Subject: Re: Panic: MMU fault :(
To: None <J.D.Coleman@newcastle.ac.uk>
From: maximum entropy <entropy@zippy.bernstein.com>
List: port-atari
Date: 01/05/1998 16:40:51
>From: Julian Coleman <J.D.Coleman@newcastle.ac.uk>
>
>maximum entropy wrote:
>
>> The leonardo read/write code is actually faulty, but for another
>> reason.  I took some shortcuts with bus space handles to generate
>> virtual addresses.  The shortcuts I took work correctly (for now) but
>> are clearly wrong because my code has no business "knowing" what these
>> handles mean.  See the recent discussion on tech-kern.
>
>Ar!  I understand why uimove() is bad.  However, I've now got more
>questions :)  Why use bus_space_read_multi_1()?  Shouldn't it use
>bus_space_read_region_1() or am I missing something else that is obvious?

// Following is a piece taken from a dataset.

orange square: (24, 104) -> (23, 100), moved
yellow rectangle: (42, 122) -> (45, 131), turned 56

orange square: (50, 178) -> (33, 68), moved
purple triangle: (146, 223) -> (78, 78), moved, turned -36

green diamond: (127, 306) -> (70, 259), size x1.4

It doesn't really matter which bus_space_*() function is used; the
same problems are present in any case.  The bus_space_read_region_1()
function could certainly be used to move data from the card to a
temporary buffer in kernel VM space.  A call to uiomove() could then
copy from this buffer to the user-requested target in user or kernel
space as designated in the struct uio constructed for the read call.
But this requires copying the same data twice, which is inefficient.

>And, presuambly, length could be up to the size of the memory on the card,
>so you'd want to do many read/writes to and from buf until you'd read/written
>enough.  Or, should you just define a maximum size to read/write and leave
>it up to the user process to iterate over the address space if it wants?

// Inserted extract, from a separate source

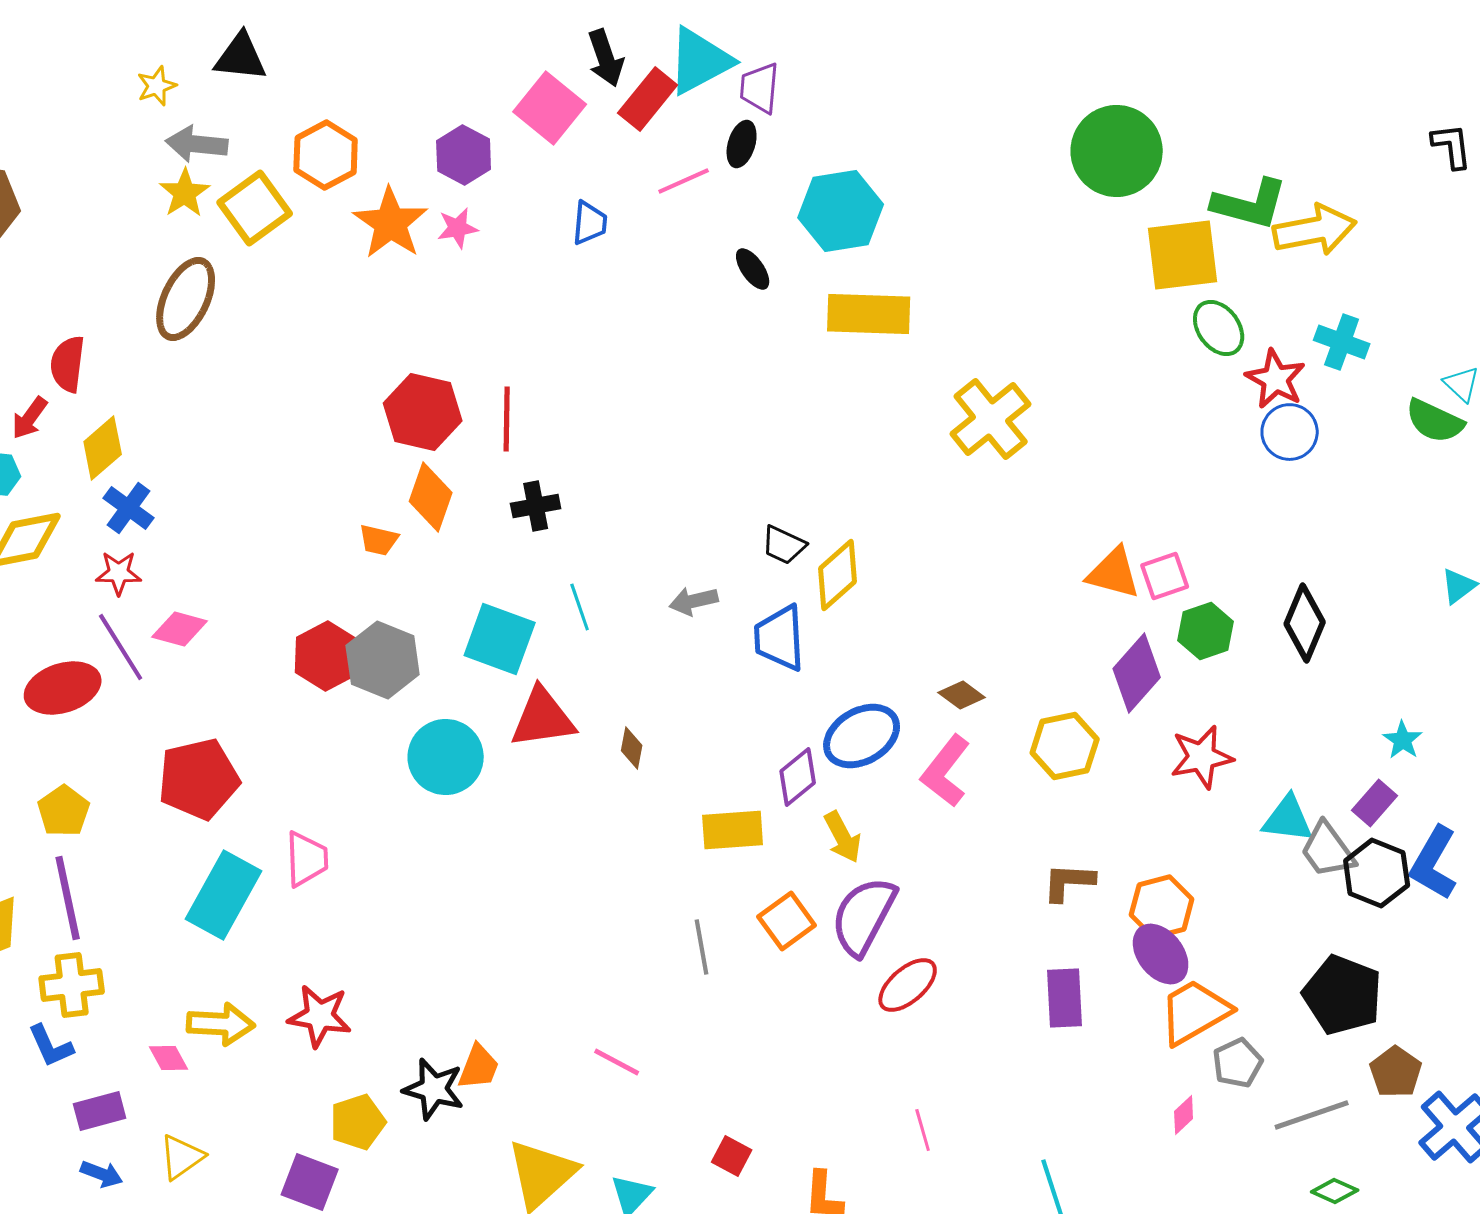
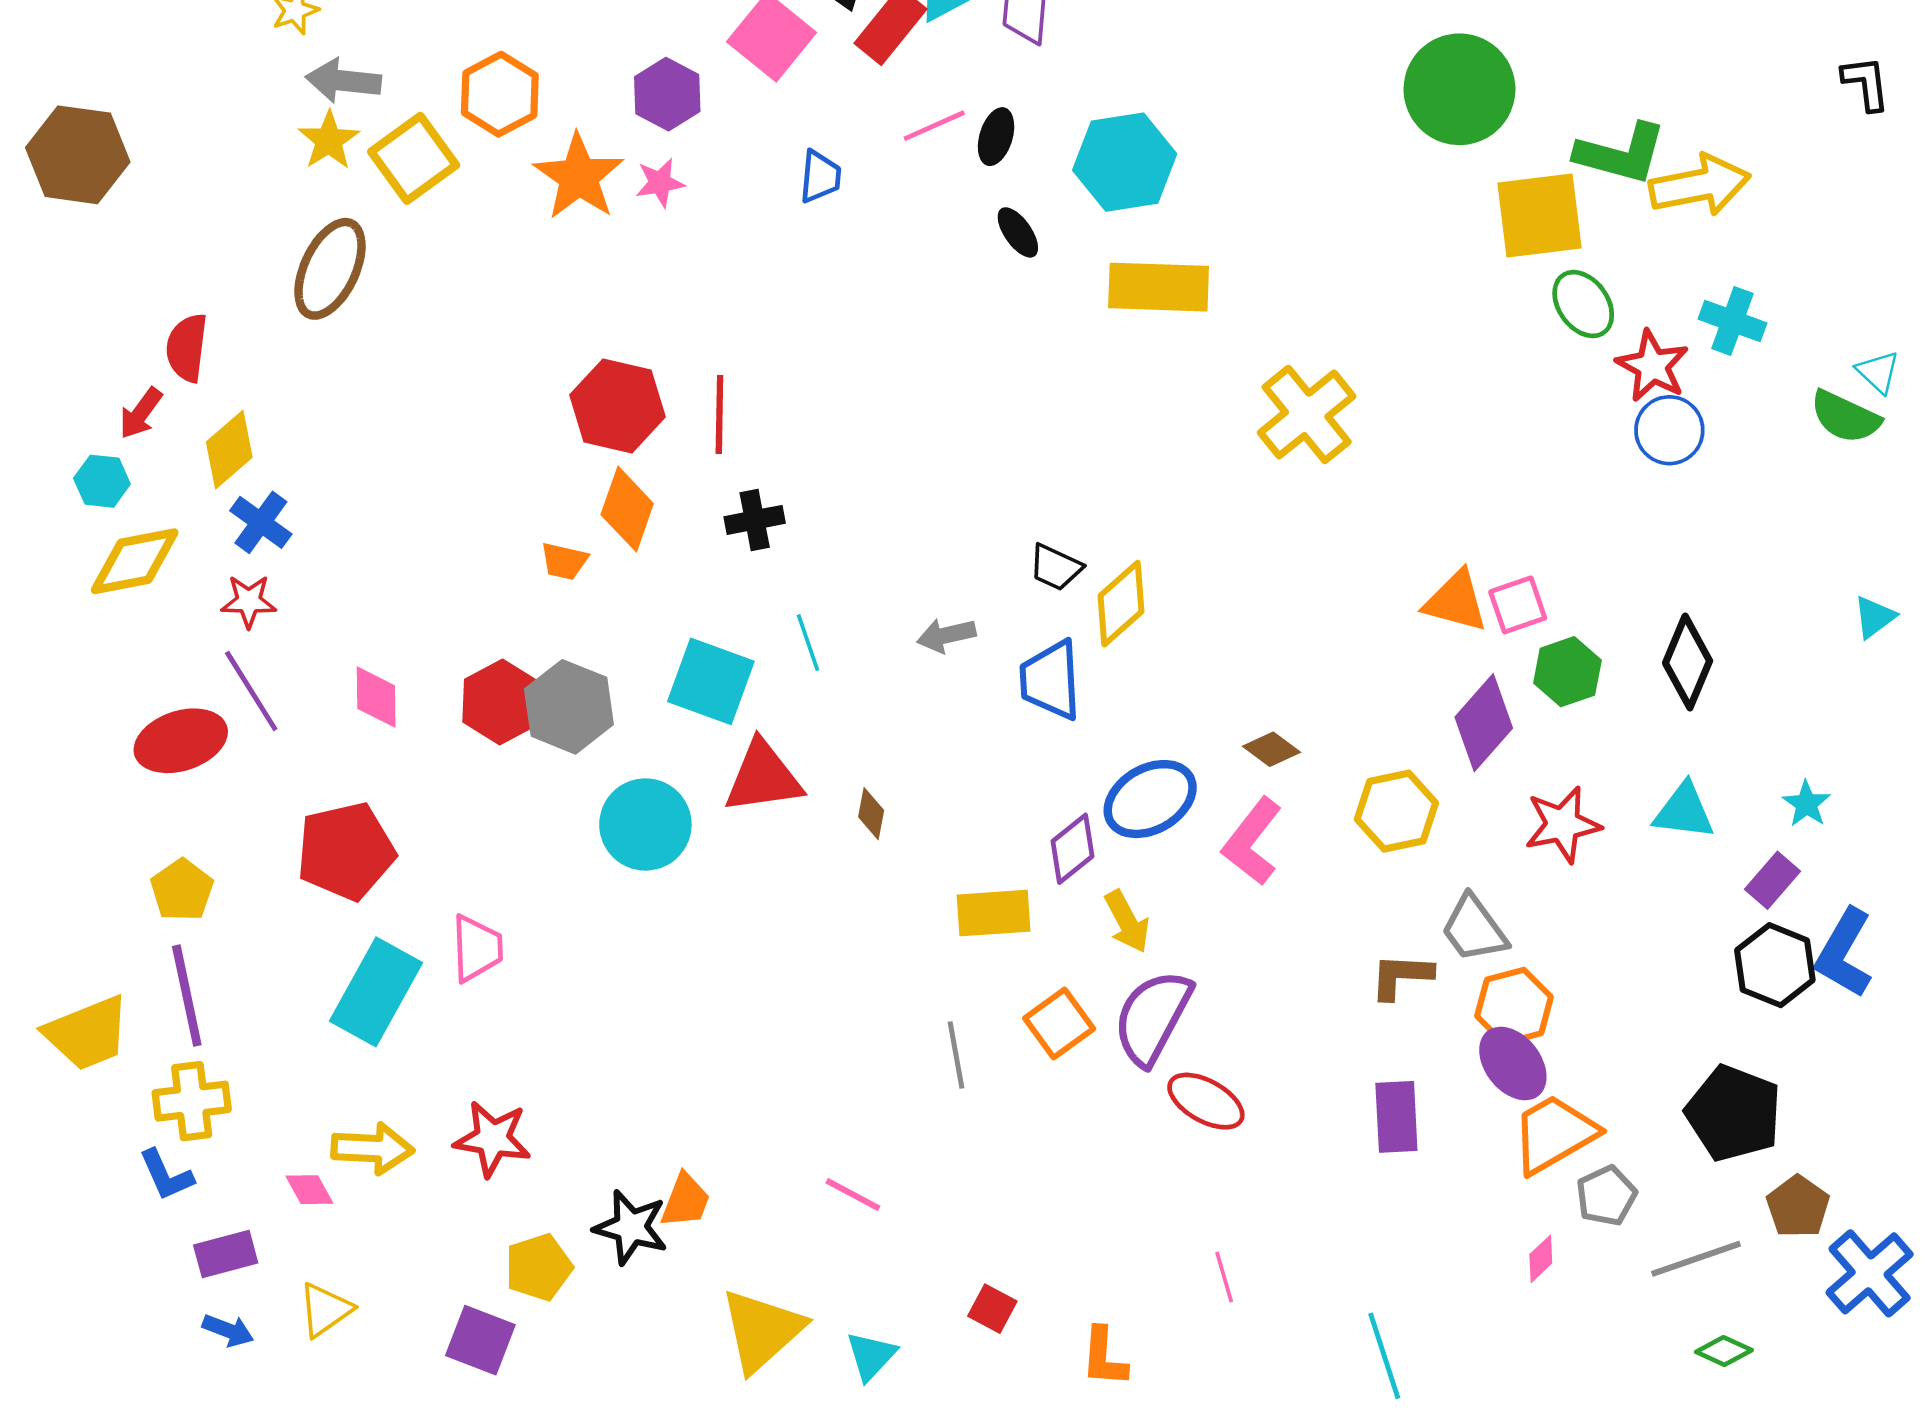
black ellipse: (742, 144) -> (996, 137), moved
pink diamond: (180, 629) -> (376, 697), moved, turned 74
cyan triangle: (1288, 819) -> (1684, 811), moved
gray trapezoid: (1328, 850) -> (1474, 929), moved
red ellipse: (908, 985) -> (1206, 1101), turned 70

It would be more efficient to execute the entire requested read or
write if possible.  Artificially limiting the length would mean more
entries to the kernel from the user program, to accomplish the same
result.  Most device drivers simply compute the user-requested length,
and the actual space left until "end of device", then use the smaller
of the two as the length of the actual I/O to perform.

Cheers,
entropy

--
entropy -- it's not just a good idea, it's the second law.